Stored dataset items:
________________________________________

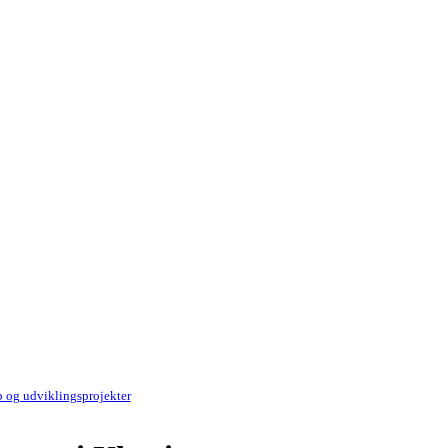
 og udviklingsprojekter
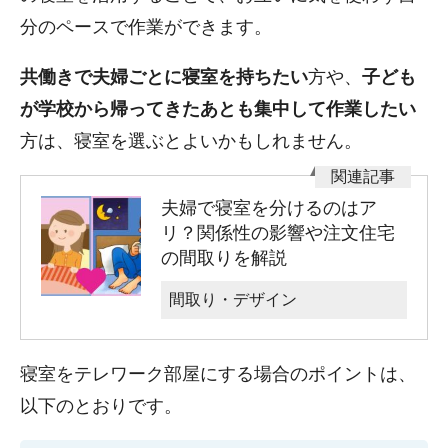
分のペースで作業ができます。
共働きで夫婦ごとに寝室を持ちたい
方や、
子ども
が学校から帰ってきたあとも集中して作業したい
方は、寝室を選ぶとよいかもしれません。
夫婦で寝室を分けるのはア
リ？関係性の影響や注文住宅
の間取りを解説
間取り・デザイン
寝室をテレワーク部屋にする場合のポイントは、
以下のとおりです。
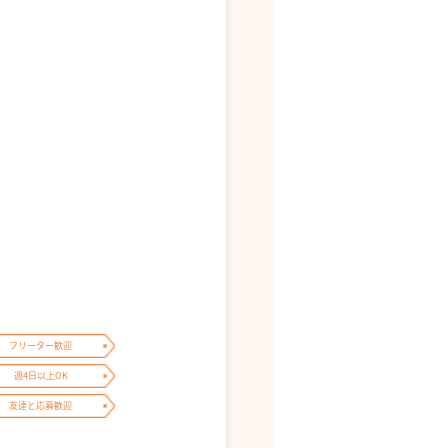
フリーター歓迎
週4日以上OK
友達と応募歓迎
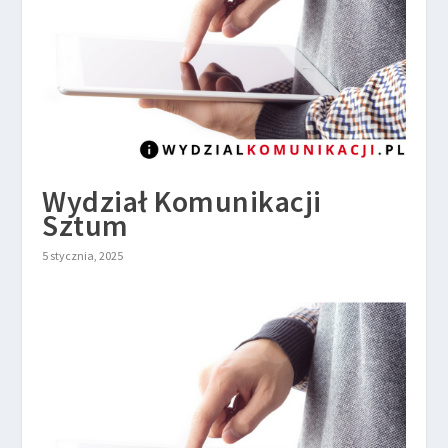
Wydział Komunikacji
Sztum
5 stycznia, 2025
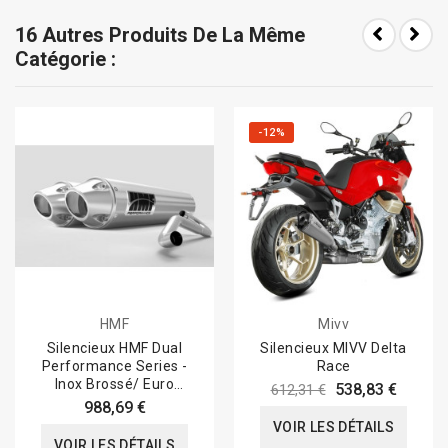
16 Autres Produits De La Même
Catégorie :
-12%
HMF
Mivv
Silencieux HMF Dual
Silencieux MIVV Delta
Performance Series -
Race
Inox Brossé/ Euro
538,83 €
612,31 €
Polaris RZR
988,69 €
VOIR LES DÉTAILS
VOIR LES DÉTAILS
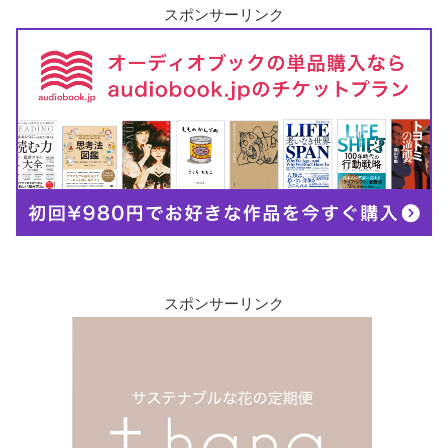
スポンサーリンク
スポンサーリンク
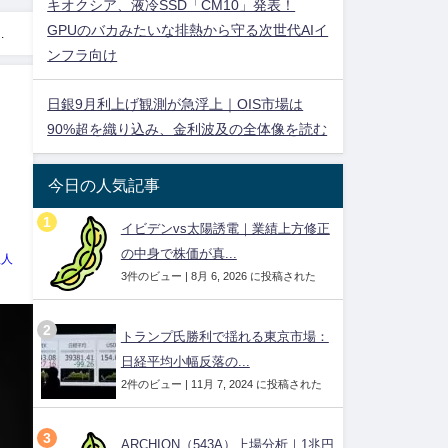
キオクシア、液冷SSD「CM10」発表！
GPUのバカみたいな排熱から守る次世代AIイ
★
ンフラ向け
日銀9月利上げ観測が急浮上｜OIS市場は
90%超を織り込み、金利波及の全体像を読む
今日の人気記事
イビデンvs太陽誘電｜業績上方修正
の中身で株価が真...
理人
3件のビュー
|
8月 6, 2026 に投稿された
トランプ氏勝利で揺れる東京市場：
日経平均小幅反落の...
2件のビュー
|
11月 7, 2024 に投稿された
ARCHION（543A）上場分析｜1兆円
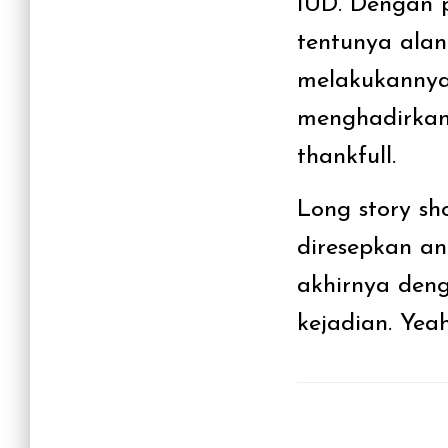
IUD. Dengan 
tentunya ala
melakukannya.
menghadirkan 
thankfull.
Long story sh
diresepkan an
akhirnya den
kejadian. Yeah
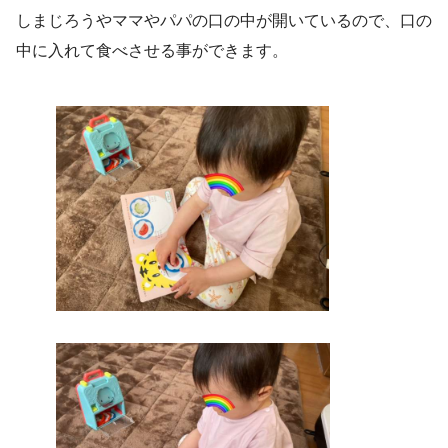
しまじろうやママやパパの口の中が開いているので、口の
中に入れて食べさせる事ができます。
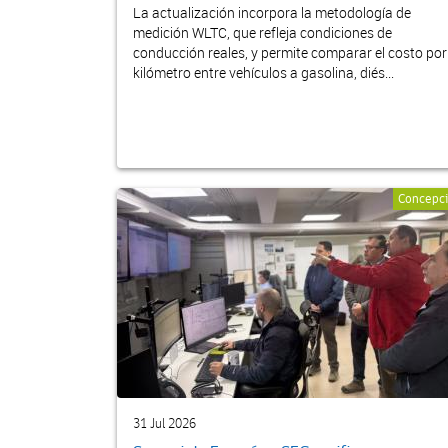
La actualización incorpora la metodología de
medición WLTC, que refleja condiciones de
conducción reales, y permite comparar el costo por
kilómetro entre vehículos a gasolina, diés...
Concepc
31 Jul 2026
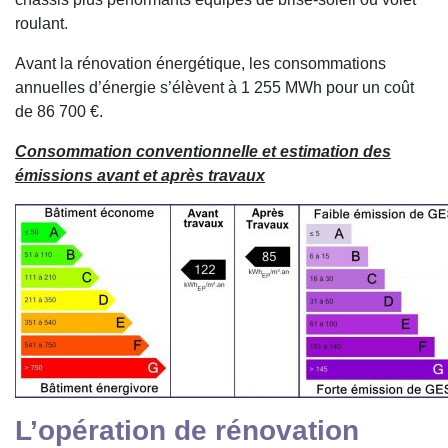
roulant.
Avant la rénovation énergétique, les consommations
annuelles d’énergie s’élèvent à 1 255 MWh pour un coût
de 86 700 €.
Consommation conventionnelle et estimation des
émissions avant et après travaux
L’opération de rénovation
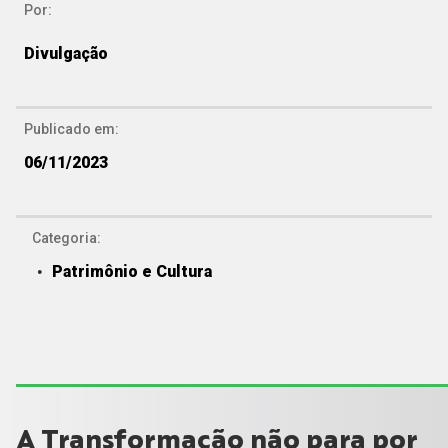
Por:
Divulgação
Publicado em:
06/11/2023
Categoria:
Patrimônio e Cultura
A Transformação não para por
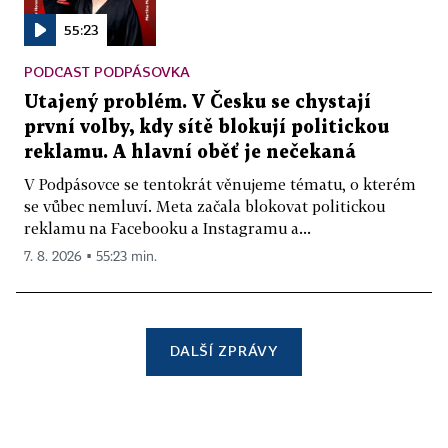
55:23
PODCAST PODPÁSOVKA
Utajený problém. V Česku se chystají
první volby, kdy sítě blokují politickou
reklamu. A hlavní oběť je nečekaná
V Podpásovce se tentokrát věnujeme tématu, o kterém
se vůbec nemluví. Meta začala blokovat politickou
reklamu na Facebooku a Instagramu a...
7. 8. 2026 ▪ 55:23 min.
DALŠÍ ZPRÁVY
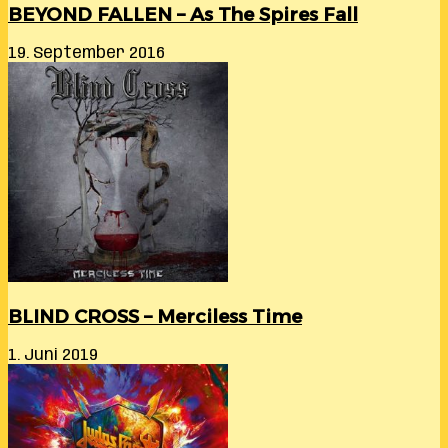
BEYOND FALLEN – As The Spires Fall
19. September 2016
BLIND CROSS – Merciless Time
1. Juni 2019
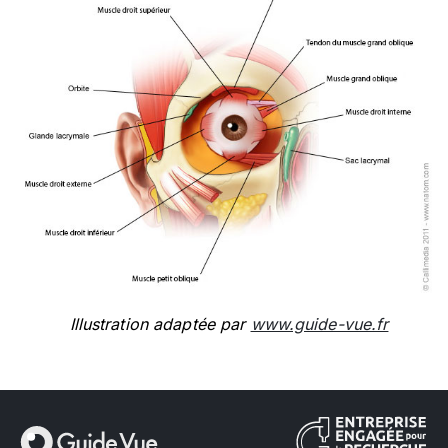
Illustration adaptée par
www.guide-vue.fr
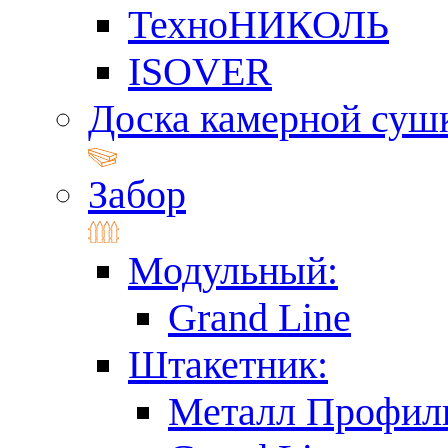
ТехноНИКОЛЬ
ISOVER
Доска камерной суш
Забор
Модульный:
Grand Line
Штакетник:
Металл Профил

________________________________________

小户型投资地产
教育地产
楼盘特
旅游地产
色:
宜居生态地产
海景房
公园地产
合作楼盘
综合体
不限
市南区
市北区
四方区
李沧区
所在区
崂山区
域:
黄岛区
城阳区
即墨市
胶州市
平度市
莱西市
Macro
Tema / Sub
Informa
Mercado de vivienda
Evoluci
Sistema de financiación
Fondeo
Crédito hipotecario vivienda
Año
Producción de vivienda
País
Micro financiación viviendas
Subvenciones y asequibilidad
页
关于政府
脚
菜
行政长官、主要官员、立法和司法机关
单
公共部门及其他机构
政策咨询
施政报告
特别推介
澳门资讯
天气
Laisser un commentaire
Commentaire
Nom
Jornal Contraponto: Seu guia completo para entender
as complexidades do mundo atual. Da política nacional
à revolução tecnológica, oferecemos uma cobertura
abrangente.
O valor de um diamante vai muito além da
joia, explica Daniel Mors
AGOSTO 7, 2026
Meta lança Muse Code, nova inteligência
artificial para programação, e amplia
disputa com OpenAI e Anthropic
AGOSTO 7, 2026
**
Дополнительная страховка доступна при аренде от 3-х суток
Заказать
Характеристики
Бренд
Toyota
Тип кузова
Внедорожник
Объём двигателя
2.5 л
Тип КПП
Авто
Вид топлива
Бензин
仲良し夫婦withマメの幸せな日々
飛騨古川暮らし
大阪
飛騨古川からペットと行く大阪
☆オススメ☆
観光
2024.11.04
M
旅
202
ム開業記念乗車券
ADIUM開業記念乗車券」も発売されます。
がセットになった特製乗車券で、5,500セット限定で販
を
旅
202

________________________________________

- **What is being asked**
Please say how many lines in the records above contain the word "Meta". Give the number alone.

- **Worked solution**
2